## Material for this exercise
####################

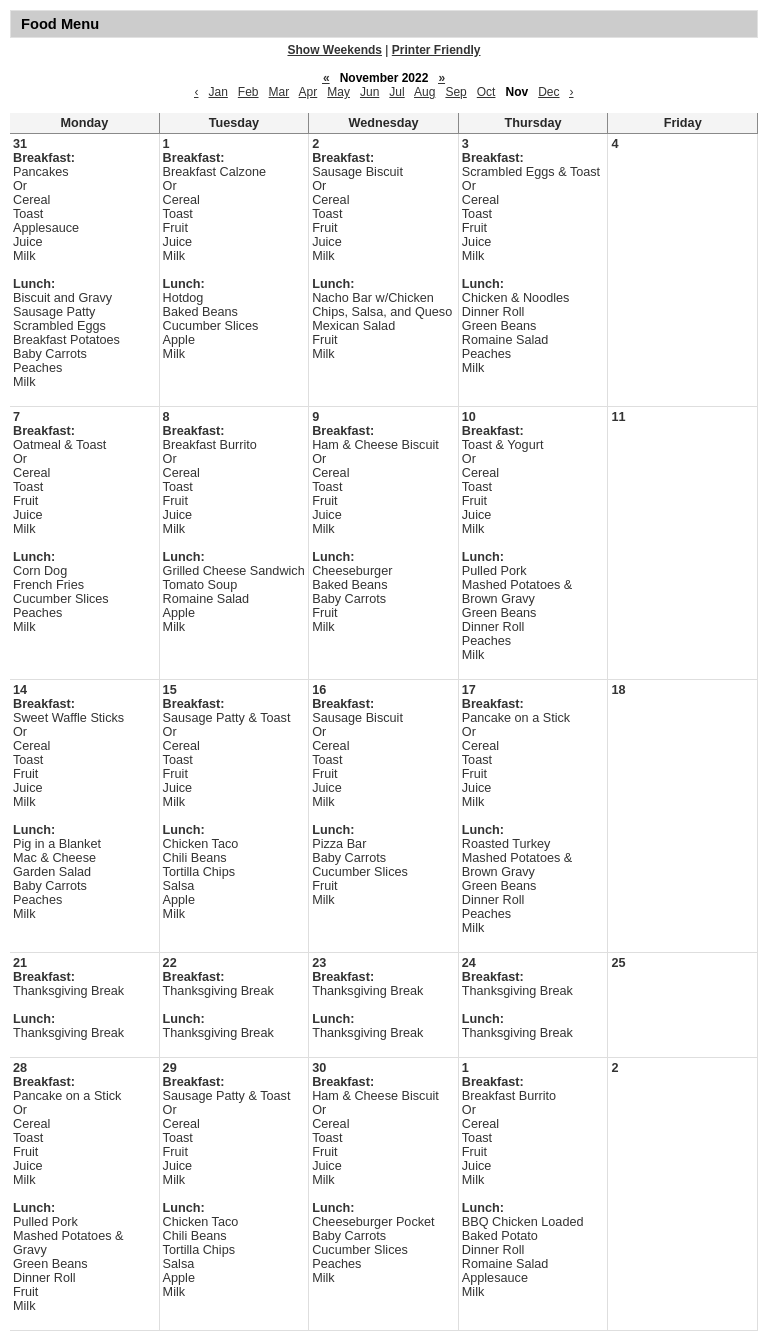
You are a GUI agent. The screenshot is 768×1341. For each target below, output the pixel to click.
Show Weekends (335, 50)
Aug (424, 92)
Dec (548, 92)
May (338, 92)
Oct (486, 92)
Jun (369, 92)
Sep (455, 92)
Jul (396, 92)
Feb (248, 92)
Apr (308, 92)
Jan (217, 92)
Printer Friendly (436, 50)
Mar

####################

## Problem description
Only the lines from the one that contains "Dec (548, 92)" to the end of the entries above should be given again, exactly and in full.

## Your response
Dec (548, 92)
May (338, 92)
Oct (486, 92)
Jun (369, 92)
Sep (455, 92)
Jul (396, 92)
Feb (248, 92)
Apr (308, 92)
Jan (217, 92)
Printer Friendly (436, 50)
Mar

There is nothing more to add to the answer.